Soruşturmaya konu olan isimler mi? 17 Aralık öncesinde bizzat suçlunun peşine düşmek yerine, o isimleri itham edildikleri suçları görmezden gelerek bir kenarda biriktirip, iktidarı devirmek için mühimmata dönüştüren ‘bekçi aklı’ anlamsız kıldı.

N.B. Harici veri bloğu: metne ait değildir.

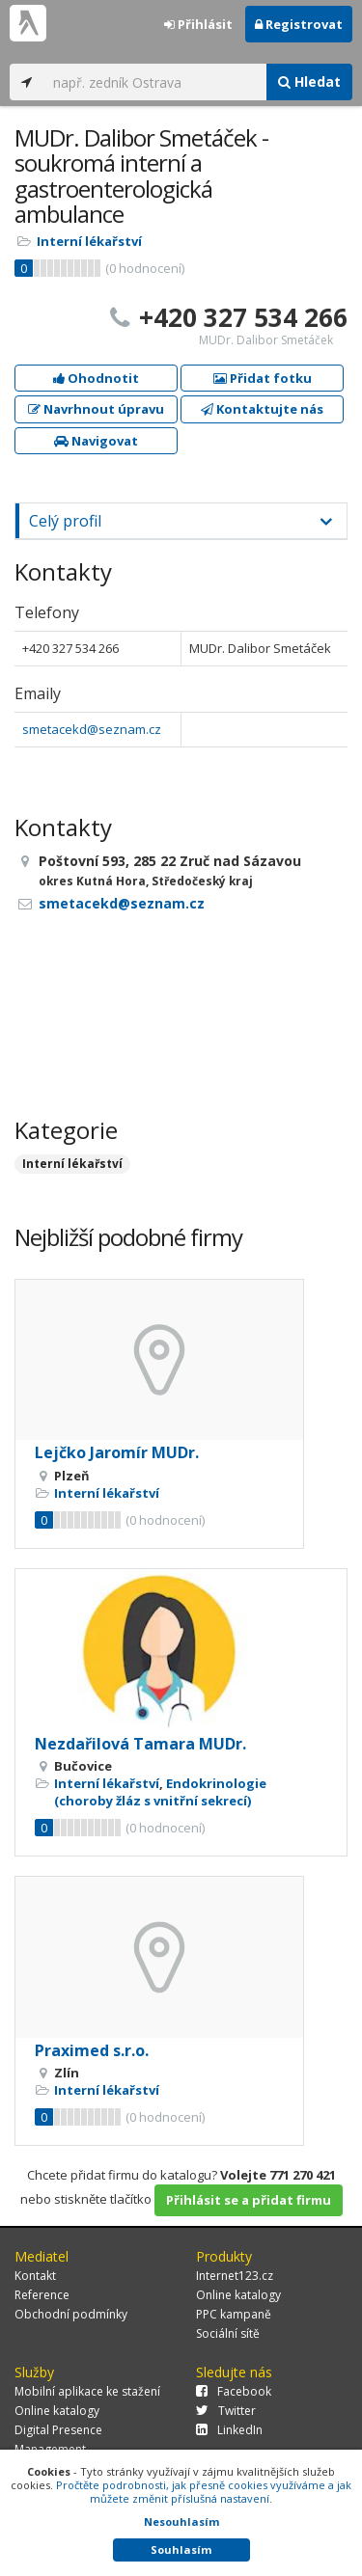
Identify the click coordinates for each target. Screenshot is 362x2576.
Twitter (226, 2410)
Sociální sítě (228, 2333)
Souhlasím (181, 2549)
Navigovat (96, 440)
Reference (42, 2295)
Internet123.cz (234, 2275)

17 Aralık, hukuk zemininde yürüyen bir soruşturma olsaydı, ne 30 Mart’ta ne de 10 Ağustos’ta meydanlar sürece müdahil olabilirdi. Askeri vesayetin geriletilmesiyle doğan boşluğu çapsız bir şekilde doldurmaya kalkan ‘polis cuntasının darbe girişimi’ meydanlarda engellendi. Bu duruma ‘meydanlar değil, mahkemeler’ şeklinde tepki verenlerin, milletin basiretini idrak edememekten öte bir düzeyi bulunmuyor.

Elbette aklı başında olan herkes, aklanmanın da mahkûm olmanın da mahkemelerde mümkün olacağını kabul eder. Bu durumu ortadan kaldıracak tek şey, bizatihi ‘mahkemelerin’ de batıl hale gelmesi olabilirdi. Bu açıdan 17 Aralık, tuzun da koktuğu bir sürecin ismiydi. Kokan tuzun maliyeti ise 17 Aralık’ı fazlasıyla aşan, belki yıllara yayılan bir maliyet üretmiş durumda. 

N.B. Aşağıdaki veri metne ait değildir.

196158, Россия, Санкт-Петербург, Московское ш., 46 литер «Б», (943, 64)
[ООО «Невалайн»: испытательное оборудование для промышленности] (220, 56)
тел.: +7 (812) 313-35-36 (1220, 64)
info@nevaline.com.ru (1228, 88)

Basit bir şekilde söylemek gerekirse, bir taraftan yargı sisteminin baştan aşağı yeniden düzenlenmesi gerekirken, diğer yandan suç işleyenlerin ve işleyecek olanların tefessüh ettirilen sistemi suiistimal etmemesinin temin edilmesi gerekiyor. Bunun yolu ise demokratik meşruiyete kast edecek vesayet unsurlarının, bir daha kafasını kaldıramayacak şekilde sistemden temizlenmesiyle beraber, yeni bir anayasa eşliğinde, asırlık vesayet rejiminin temizlenen enkazının ardından hukuk düzeninin tesis edilmesinden geçmektedir. 

Malum olduğu üzere, enkaz temizliği temiz iş değildir. Lakin yeni inşa sürecinden emin olunduğu müddetçe, enkazın sebep olduğu kirler konjonktürel sorunlar düzeyinde kalabilir.